Extracted data entries
· · · · · · ·

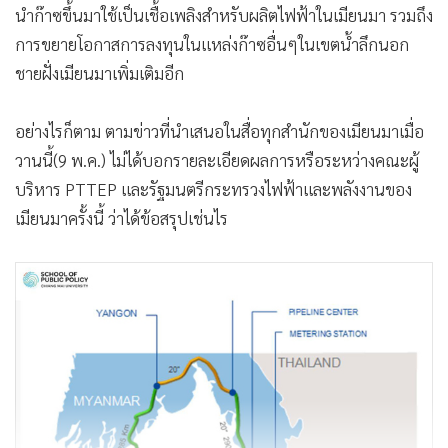
ปัญหาทางเทคนิคสำหรับเพิ่มกำลังการผลิตก๊าซธรรมชาติจาก
แหล่งยาดานา ซึ่งที่ผ่านมาปริมาณก๊าซธรรมชาติจากแหล่งนี้ผลิต
ได้น้อยลง นอกจากนี้ยังได้พูดคุยถึงความร่วมมือในการพัฒนาแห
ล่งก๊าซบล๊อก M3 หรือโครงการอ่องเตงคะ ในอ่าวเมาะตะมะ เพื่อ
นำก๊าซขึ้นมาใช้เป็นเชื้อเพลิงสำหรับผลิตไฟฟ้าในเมียนมา รวมถึง
การขยายโอกาสการลงทุนในแหล่งก๊าซอื่นๆในเขตน้ำลึกนอก
ชายฝั่งเมียนมาเพิ่มเติมอีก
อย่างไรก็ตาม ตามข่าวที่นำเสนอในสื่อทุกสำนักของเมียนมาเมื่อ
วานนี้(9 พ.ค.) ไม่ได้บอกรายละเอียดผลการหรือระหว่างคณะผู้
บริหาร PTTEP และรัฐมนตรีกระทรวงไฟฟ้าและพลังงานของ
เมียนมาครั้งนี้ ว่าได้ข้อสรุปเช่นไร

· · · · · · ·

Lines holding the word "าซธรรมชาต" in the entries above are the ones to pull out. Copy them all.

ปัญหาทางเทคนิคสำหรับเพิ่มกำลังการผลิตก๊าซธรรมชาติจาก
แหล่งยาดานา ซึ่งที่ผ่านมาปริมาณก๊าซธรรมชาติจากแหล่งนี้ผลิต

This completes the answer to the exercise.